How Chain‑of‑Thought Boosts Text‑to‑Image Generation: The New o1 Inference Scheme

Overview

Large language models (LLMs) and large multimodal models (LMMs) have achieved strong results on text, 2‑D images, video and 3‑D point clouds. Recent work such as OpenAI o1 demonstrates that enhancing chain‑of‑thought (CoT) reasoning can boost performance on math, science and coding tasks.

Problem Statement

While CoT reasoning is widely used for complex understanding, its applicability to verifying and strengthening autoregressive image‑generation pipelines has not been studied. The goal is to determine whether test‑time verification, preference alignment, and their integration can improve generation quality.

Methods and Models

Three techniques are explored:

Extended test‑time computation using reward models as validators.

Direct Preference Optimization (DPO) to align model preferences with human judgments.

Integration of the two for complementary effects.

Reward Model Taxonomy

Two categories of reward models are considered:

Outcome Reward Model (ORM) : rescoring complete inference outputs and selecting the most confident candidate.

Process Reward Model (PRM) : providing a reward score for every candidate at each generation step.

ORM Implementation

Three variants are built:

Zero‑shot ORM : a pre‑trained LLaVA‑OneVision (7B) model receives the text prompt and generated image, and a crafted prompt template (see Appendix) elicits a binary response (“yes” for high quality, “no” for low quality). The candidate with the highest “yes” probability is chosen.

Ranking data construction : GPT‑4 generates a list of 200 everyday objects with specific colors. Six GenEval object‑centric prompt templates turn the list into diverse text prompts. For each prompt, the baseline Show‑o model generates ~50 images at high temperature. GenEval metrics label each image “yes”/“no”, forming a ranking dataset.
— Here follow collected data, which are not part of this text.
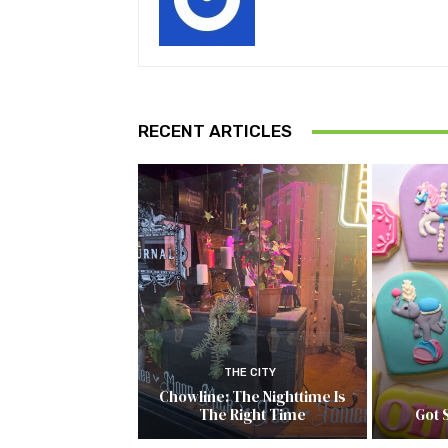
RECENT ARTICLES
THE CITY
Chowline: The Nighttime Is
The Right Time
Got 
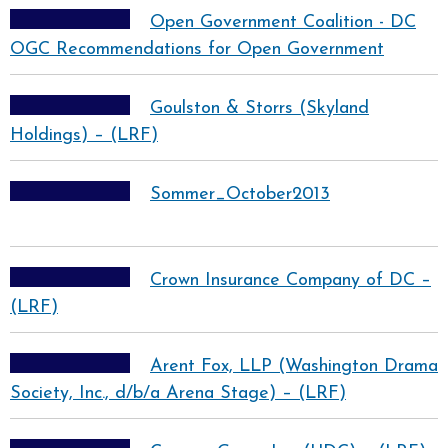
Open Government Coalition - DC
OGC Recommendations for Open Government
Goulston & Storrs (Skyland
Holdings) – (LRF)
Sommer_October2013
Crown Insurance Company of DC –
(LRF)
Arent Fox, LLP (Washington Drama
Society, Inc., d/b/a Arena Stage) – (LRF)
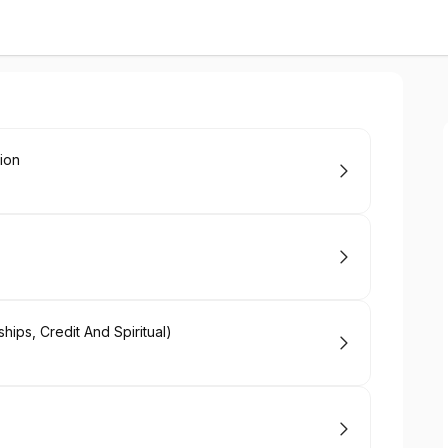
tion
ips, Credit And Spiritual)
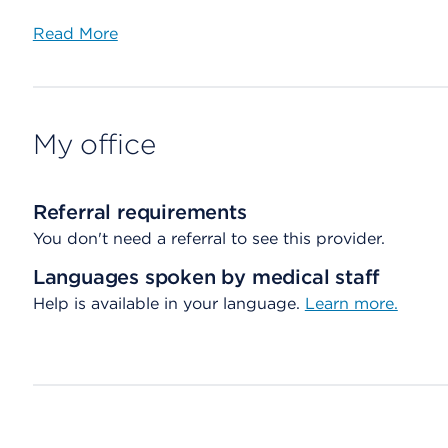
Read More
My office
Referral requirements
You don't need a referral to see this provider.
Languages spoken by medical staff
Help is available in your language.
Learn more.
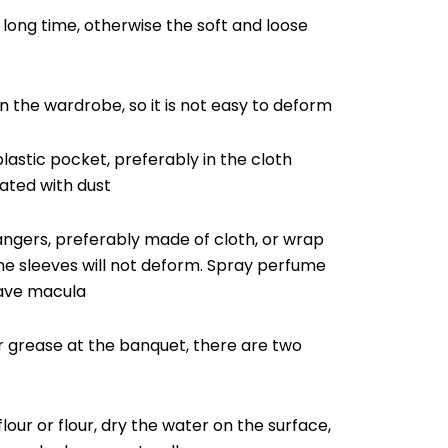
 long time, otherwise the soft and loose
in the wardrobe, so it is not easy to deform
lastic pocket, preferably in the cloth
ated with dust
hangers, preferably made of cloth, or wrap
the sleeves will not deform. Spray perfume
eave macula
 or grease at the banquet, there are two
flour or flour, dry the water on the surface,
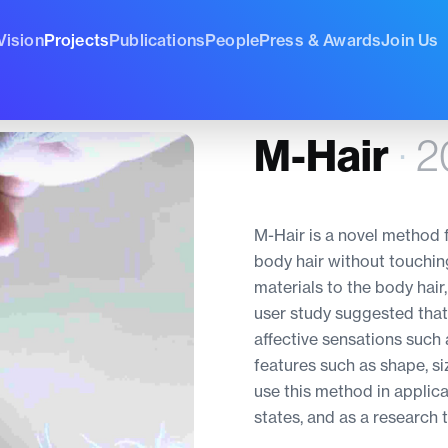
Vision
Projects
Publications
People
Press & Awards
Join Us
M-Hair
·
2
M-Hair is a novel method f
body hair without touchin
materials to the body hair
user study suggested that
affective sensations such 
features such as shape, si
use this method in applic
states, and as a research t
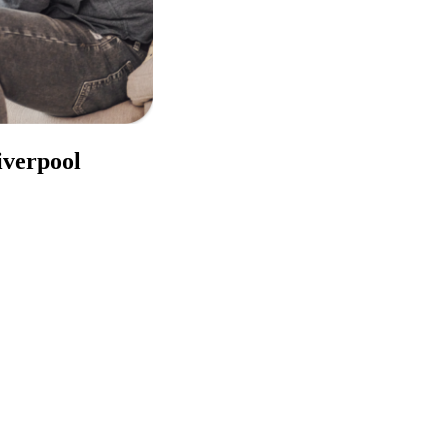
iverpool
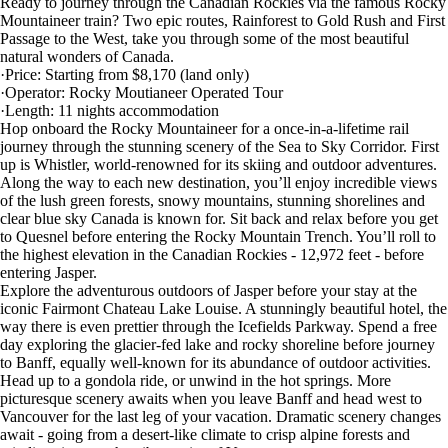
Ready to journey through the Canadian Rockies via the famous Rocky
Mountaineer train? Two epic routes, Rainforest to Gold Rush and First
Passage to the West, take you through some of the most beautiful
natural wonders of Canada.
·Price: Starting from $8,170 (land only)
·Operator: Rocky Moutianeer Operated Tour
·Length: 11 nights accommodation
Hop onboard the Rocky Mountaineer for a once-in-a-lifetime rail
journey through the stunning scenery of the Sea to Sky Corridor. First
up is Whistler, world-renowned for its skiing and outdoor adventures.
Along the way to each new destination, you’ll enjoy incredible views
of the lush green forests, snowy mountains, stunning shorelines and
clear blue sky Canada is known for. Sit back and relax before you get
to Quesnel before entering the Rocky Mountain Trench. You’ll roll to
the highest elevation in the Canadian Rockies - 12,972 feet - before
entering Jasper.
Explore the adventurous outdoors of Jasper before your stay at the
iconic Fairmont Chateau Lake Louise. A stunningly beautiful hotel, the
way there is even prettier through the Icefields Parkway. Spend a free
day exploring the glacier-fed lake and rocky shoreline before journey
to Banff, equally well-known for its abundance of outdoor activities.
Head up to a gondola ride, or unwind in the hot springs. More
picturesque scenery awaits when you leave Banff and head west to
Vancouver for the last leg of your vacation. Dramatic scenery changes
await - going from a desert-like climate to crisp alpine forests and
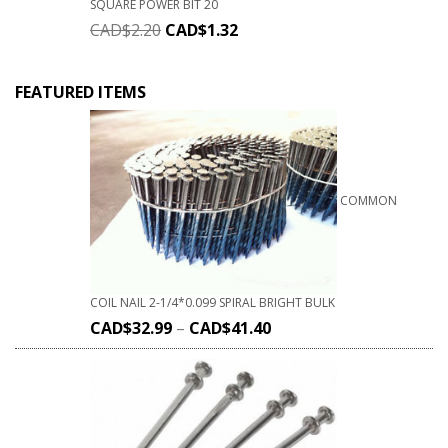
SQUARE POWER BIT 20
CAD$
2.20
CAD$
1.32
FEATURED ITEMS
COMMON
COIL NAIL 2-1/4*0.099 SPIRAL BRIGHT BULK
CAD$
32.99
–
CAD$
41.40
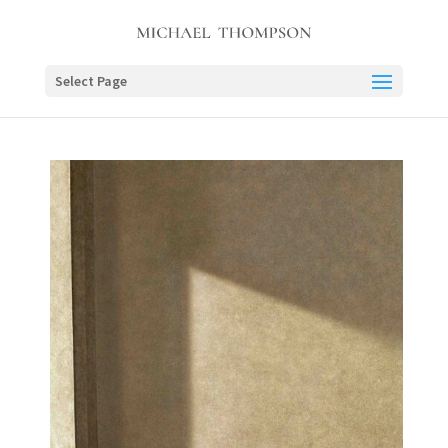
Select Page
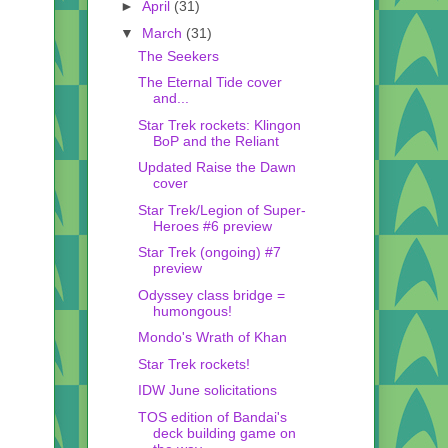
►
April
(31)
▼
March
(31)
The Seekers
The Eternal Tide cover
and...
Star Trek rockets: Klingon
BoP and the Reliant
Updated Raise the Dawn
cover
Star Trek/Legion of Super-
Heroes #6 preview
Star Trek (ongoing) #7
preview
Odyssey class bridge =
humongous!
Mondo's Wrath of Khan
Star Trek rockets!
IDW June solicitations
TOS edition of Bandai's
deck building game on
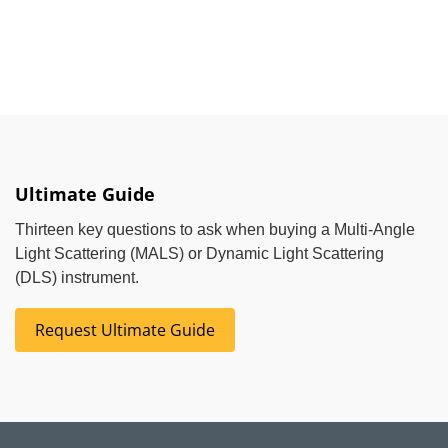
Ultimate Guide
Thirteen key questions to ask when buying a Multi-Angle
Light Scattering (MALS) or Dynamic Light Scattering
(DLS) instrument.
Request Ultimate Guide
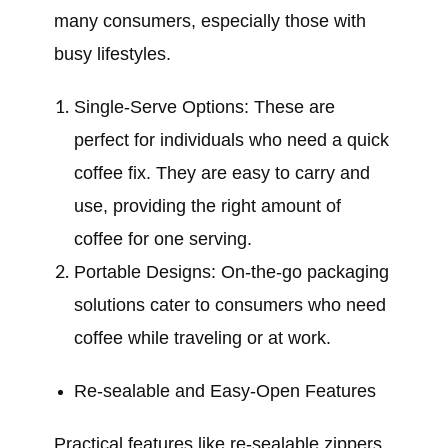
many consumers, especially those with
busy lifestyles.
Single-Serve Options: These are
perfect for individuals who need a quick
coffee fix. They are easy to carry and
use, providing the right amount of
coffee for one serving.
Portable Designs: On-the-go packaging
solutions cater to consumers who need
coffee while traveling or at work.
Re-sealable and Easy-Open Features
Practical features like re-sealable zippers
Fine‑tuned ORM : the ranking dataset fine‑tunes LLaVA‑OneVision (batch size 8, learning rate unspecified). The fine‑tuned model captures finer visual‑text relationships and yields more reliable scores.

PRM Implementation

A zero‑shot PRM based on LLaVA‑OneVision is first built. A 10 K‑step text‑to‑image ranking dataset is curated (details in Appendix) and used to fine‑tune the PRM, enabling step‑wise reward estimation.

Potential‑Assessment Reward Model (PARM)

PARM combines ORM and PRM strengths through three progressive tasks:

Clarity judgment : for each sampled inference path, PARM checks whether the partially generated image is visually clear enough for evaluation, assigning a binary label. Paths labeled “no” are discarded.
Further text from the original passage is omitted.